The gentleman who was killed in Asewaase in the Ashanti Region last week as a result of his steadfastness in the NPP's decision to suspend its Chairman Paul Afoko, has died in vain. I dare say a lot more would fall in the run up to next year's election.
Whiles one of the authors of the Holy Bible proclaimed that lack of knowledge make people perish, Mario Puzzo was more explicit in his 'Fools Die' novel.
The fact former Chairman Afoko's brother was implicated and subsequently charged with a politically motivated murder should have stirred a moral reason to resign for him to from his perch as Chairman of the NPP. Lai lai. Not a phorken chance. Old boy is as 'Ghanaian' as Oko Vandepujie!

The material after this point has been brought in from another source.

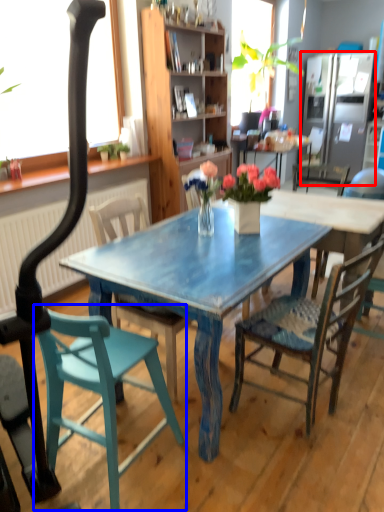 Question: Which object appears closest to the camera in this image, refrigerator (highlighted by a red box) or chair (highlighted by a blue box)?

Choices:
 (A) refrigerator
 (B) chair

Answer: (B) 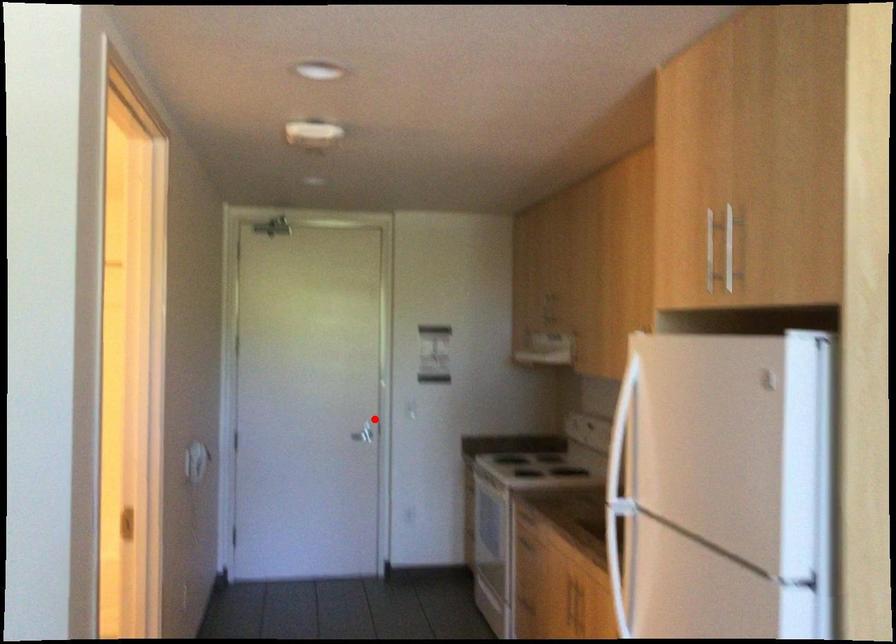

In today's Ghana, our politics is festered with chronic liars and scavengers, so when you loose your guard in the manner that Afoko has and is suffering for,the least you do as a man filled with some pinch of dignity and home upbringing is to admit,resign,and scuttle out of the political scene quietly with your bag of misfortune and count your losses.
The terrain is vicious and cutthroat. Please google search 'NPP Chairman Adams'.
Today 10/11/05, marks the twentieth year since the main 'reason' Chief Emeka Anyaoku signed the dotted lines of a directive which suspended The Federal Republic Of Nigeria from the community of Commonwealth Nations was made.
I have very fond memories of that because it also meant Nigeria's super eagles were not allowed to defend their title won in Tunisia 94' as reigning AFCON Champions in 1996 in South Africa.
Chief acted in his capacity as Secretary General of the Commonwealth of Nations. I have never met the man. Not yet worthy. But from having read a few of his essays,and in later years,listened to interviews he granted the BBC, I almost can attest to his commitment to his roots and pride of being a Nigerian. Dude bleeds green,white and green.
But when Niaja lost her guard by turning a deaf ear to international pleas in 1995, to suspend exacting the ruling of the kangaroo court which sentenced to death,Ken Saro-Wiwa, 54, and eight others on 31 October by a tribunal in the southern port city of Port Harcourt, for allegedly ordering the murders of four political rivals who were shot at a 1994 political rally, he acted swiftly and in accordance of the dictates of the constitution of the commonwealth. It's not like he had a choice.
Ken particularly insisted he was framed because of his opposition to Nigeria's military ruler, Sani Abacha, and the oil industry, which accounts for about 80 per cent of the country's foreign income. The lawyer that he was actually led his kinsmen to sue Shell Nigeria in Den Hague for environmental degradation and disproportionate payment of royalties to indigenes of Ogoniland. . . .
Several newspapers reported that only hours after the government upheld the death sentences, nine coffins were moved to the Port Harcourt prison. The junta apparently wanted the executions to take place immediately but later found that Port Harcourt, which had held no executions since Nigeria's independence from Britain in 1960, did not have the equipment for hangings.
So on a thursday, executioners were flown in from the northern Muslim city of Sokoto. They took rooms in a hotel and awaited their task.
About 5am on Friday, Saro-Wiwa and his eight companions were roused from their cells at the army camp where they had been held since their convictions. They were told they were being taken to the Port Harcourt prison, on the purported grounds that there was reason to suspect the army camp might be attacked by Ogoni youths from the Delta regions. . . .
Tomorrow marks 20 years since he and 8 others were hanged by Nigerian military dictator 'Terror' Gen. Sanni Abacha.
As for our Fmr. Chairman Afoko, I wish him well in his quest to be popular. If for nothing at all, I now know him.